Facing the Challenges of Integration
Fessler is angry about the stress it has caused him, especially because of the feeling he has that no one is willing to help him in this difficult situation. He says that, not too long ago, when his wife tried to take out the trash, a group of men stood in her way and spit in her face. "We were panicked that she might have caught something," Fessler says. He also claims that another man groped his daughter's genitals as she was going to the mailbox, but neighbors intervened. When Fessler travels for business, his wife and daughter now stay in a hotel or with their grandmother. "We're afraid," he says.
The businessman has pursued several possible solutions. He wrote the word "city" in Arabic on a sign in an effort to redirect hostel residents onto a different route into town. But local authorities told him that doing so wasn't allowed. He also hoped that the city would build a new sidewalk along the main road so that they wouldn't all have to walk past his home. But the municipal council rejected the idea almost unanimously. The council, said an SPD politician, didn't want to "send a message of exclusion and racism."
"Of course," Fessler says. "They also don't have a single African walking past their homes." Fessler used to be a member of the CDU but he left the party in protest against Merkel's refugee policies. In the last election, he cast his ballot for the AfD. "I am a protest voter," he says.
Fessler isn't the only former CDU voter to have turned his back on the center-right party. Many have done so for reasons relating more to a feeling of cultural alienation than to the absolute number of immigrants taken in by Germany. They were concerned about excessive immigration, but they also felt shut out by a societal expectation that they view the newcomers as a benefit to the country.

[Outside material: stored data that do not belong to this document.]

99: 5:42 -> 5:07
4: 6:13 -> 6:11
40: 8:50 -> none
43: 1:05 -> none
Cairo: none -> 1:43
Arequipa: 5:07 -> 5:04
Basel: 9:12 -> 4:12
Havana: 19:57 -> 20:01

The legacy of the 1968 generation, the changing role of women, the acceptance of homosexuality, the multicultural ideal: To voters like Fessler, such ideas make their homeland feel just as foreign as do minarets and women wearing headscarves. With the CDU following Merkel to the center, they lost their political home as well. The further to the left Merkel led the party, the further to the right one element of society drifted.
A Global Shift in Sentiment
In her book "Strangers in Their Own Land," U.S. sociologist Arlie Russell Hochschild examines why white workers in the American South supported the right wing Tea Party movement and then Donald Trump. Her central argument: People had the feeling that as they were struggling to obey all the rules, others -- including women, minorities and immigrants -- moved past them in the line waiting for the American Dream. And it seemed like they were allowed to ignore the rules.

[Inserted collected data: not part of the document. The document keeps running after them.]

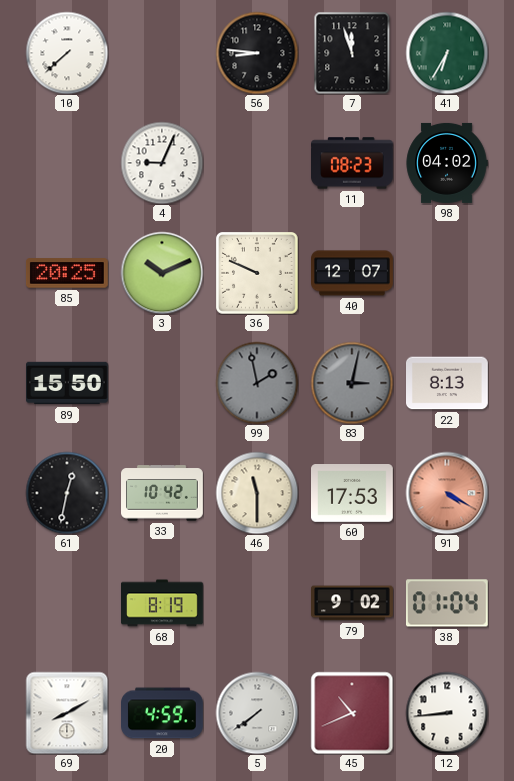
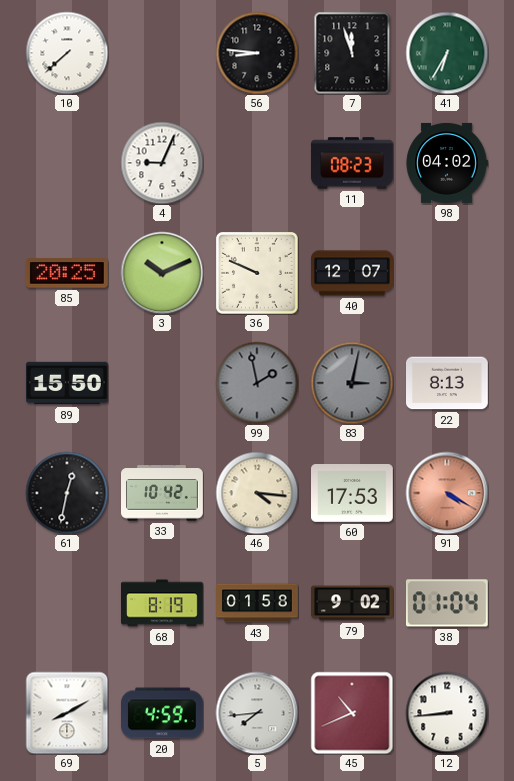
46: 11:30 -> 4:16
43: none -> 01:58
5: 7:39 -> 7:44
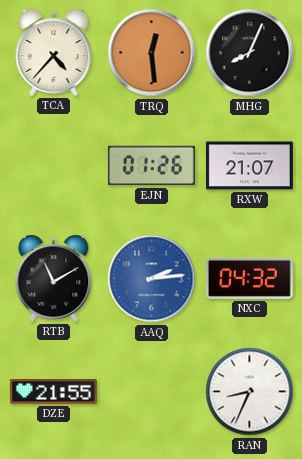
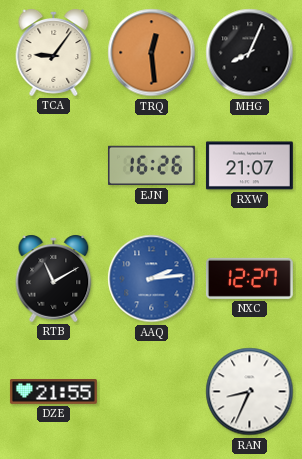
TCA: 4:37 -> 9:06
EJN: 01:26 -> 16:26
NXC: 04:32 -> 12:27
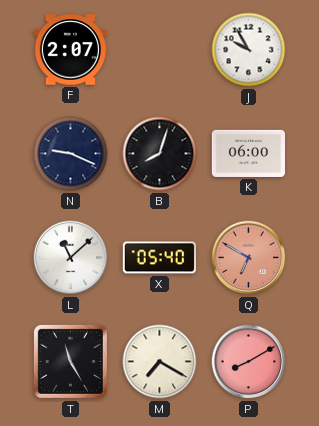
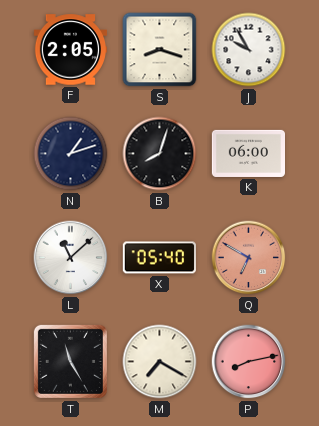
F: 2:07 -> 2:05
S: none -> 8:18
N: 9:19 -> 1:12
P: 8:10 -> 8:13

A global version of this view has since developed, Hochschild argues. In Germany, it could be seen in the heated debate in February surrounding the charity Essener Tafel, which provides groceries to the needy in the city of Essen. The organization temporarily ceased accepting new foreign customers because poor German pensioners felt like they were being crowded out by immigrants.
The fact that left-wing politicians consistently told these people that their feelings were incorrect, and that immigrants and others would not steal their jobs and homes only made them more furious in the U.S., Hochschild says. Indeed, they began to believe that their problems were being ignored and covered up.

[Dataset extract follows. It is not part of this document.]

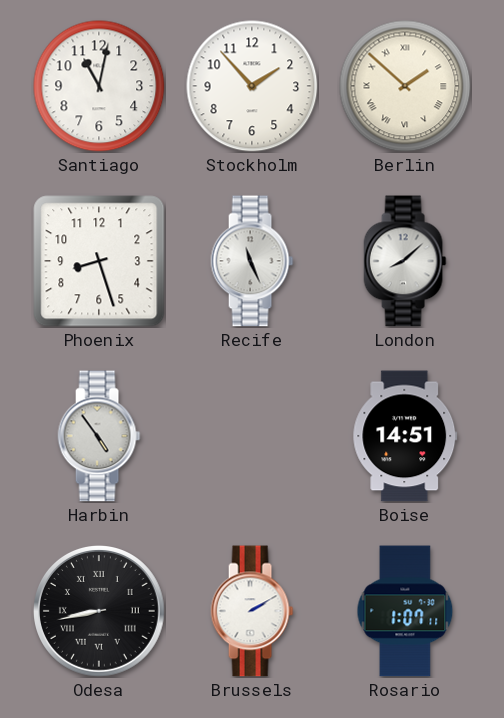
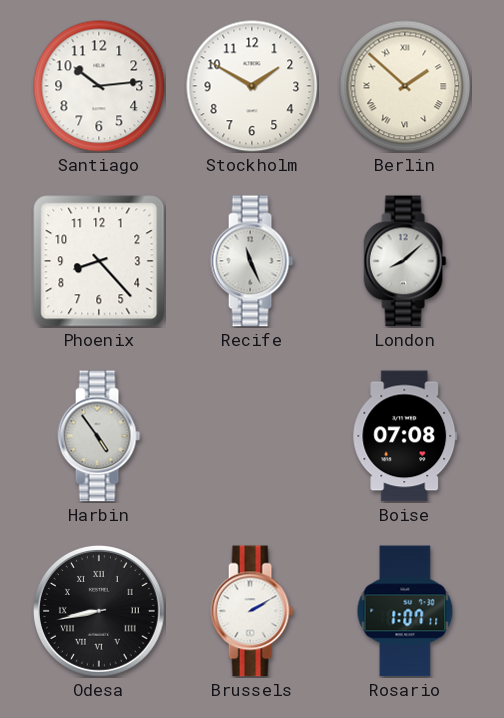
Santiago: 11:02 -> 10:14
Stockholm: 1:53 -> 1:50
Phoenix: 8:27 -> 8:23
Boise: 14:51 -> 07:08
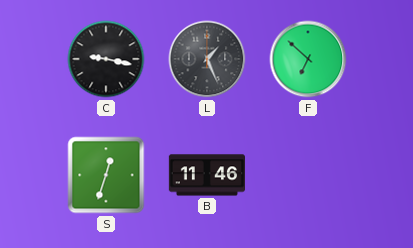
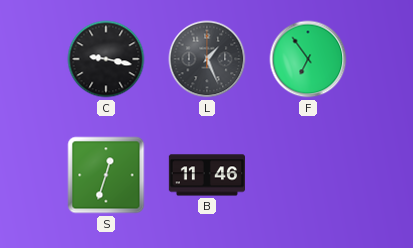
F: 6:52 -> 6:54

In Germany, people adhering to such views have identified politicians and the media as the primary culprits. At the height of the refugee crisis, Green Party floor leader Katrin Göring-Eckhardt launched an effort to reduce prejudice, but it backfired, proving more divisive than reconciliatory. She referred to the newcomers as a "gift for Germany."
But it was a gift that many in Germany didn't want to accept. And those like Fessler who had a problem with the new reality weren't particularly receptive to appeals that they change their worldview. Fessler now speaks of wanting to emigrate to somewhere like Uruguay or Hungary. He believes his family would have a more promising future in such places than in Germany.
A Small Minority of Troublemakers
The fact that there are occasional problems at the refugee reception center in Sigmaringen is well-known. Even as the number of crimes committed by refugees has dropped nationwide, there has been a clear spike in the Sigmaringen district, police have said in a statement. Every fifth crime suspect in the area is a refugee, the statement notes. The train station concourse in the town now closes its doors at 5:30 p.m. instead of 7:15 p.m. so that drunks can no longer create problems there.
Neff Beser operates Alfons X, a club and bar located in the train station building. Last summer, patio sales plunged by 30 percent and at times, he has even imposed temporary bans on refugees attending his club because too many women were complaining of harassment.
"The situation has actually improved again since a group of North Africans that had been creating problems suddenly disappeared. That has to be repeated over and over again to avoid an inaccurate image of refugees," he says. "It is just a small group that causes problems, but they do so quite effectively."
The police force in Sigmaringen has now been boosted by eight officers, a significant number in a town with a population of just 17,500. Nevertheless, the mood hasn't improved much, says Beser. The bar owner, who himself has Turkish roots, blames politicians. On one occasion, his doorman had to intervene because an asylum applicant had gone after a police officer and pulled her to the ground by her hair. "For too long, we were given the feeling that there was little that could be done about the troublemakers."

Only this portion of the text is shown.